◆ **THE TASK**
Exactly as they appear below, repeat the lines from the one with "House During" through the one with "sample quality. If", and no others.

____

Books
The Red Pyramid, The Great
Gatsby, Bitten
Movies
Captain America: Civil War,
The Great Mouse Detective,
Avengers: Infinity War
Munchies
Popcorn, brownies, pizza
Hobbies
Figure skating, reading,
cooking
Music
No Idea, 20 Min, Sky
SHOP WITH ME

____

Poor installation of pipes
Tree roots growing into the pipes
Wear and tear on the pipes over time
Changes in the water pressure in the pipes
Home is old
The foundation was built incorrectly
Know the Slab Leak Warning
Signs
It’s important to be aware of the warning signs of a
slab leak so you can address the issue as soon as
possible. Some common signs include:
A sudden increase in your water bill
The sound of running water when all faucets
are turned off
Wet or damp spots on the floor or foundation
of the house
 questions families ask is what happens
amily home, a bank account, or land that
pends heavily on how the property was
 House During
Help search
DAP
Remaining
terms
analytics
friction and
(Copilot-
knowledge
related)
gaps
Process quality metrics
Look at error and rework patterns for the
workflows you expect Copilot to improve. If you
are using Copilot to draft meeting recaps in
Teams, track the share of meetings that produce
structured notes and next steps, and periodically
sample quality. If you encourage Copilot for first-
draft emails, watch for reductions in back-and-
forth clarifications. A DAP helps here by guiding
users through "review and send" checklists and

____

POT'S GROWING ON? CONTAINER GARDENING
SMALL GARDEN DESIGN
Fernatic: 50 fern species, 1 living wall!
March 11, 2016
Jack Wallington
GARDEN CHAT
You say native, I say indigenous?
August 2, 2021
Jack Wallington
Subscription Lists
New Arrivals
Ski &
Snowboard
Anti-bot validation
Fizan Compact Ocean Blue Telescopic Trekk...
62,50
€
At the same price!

____

◆ **SOLVED EXERCISE**
 House During
Help search
DAP
Remaining
terms
analytics
friction and
(Copilot-
knowledge
related)
gaps
Process quality metrics
Look at error and rework patterns for the
workflows you expect Copilot to improve. If you
are using Copilot to draft meeting recaps in
Teams, track the share of meetings that produce
structured notes and next steps, and periodically
sample quality. If you encourage Copilot for first-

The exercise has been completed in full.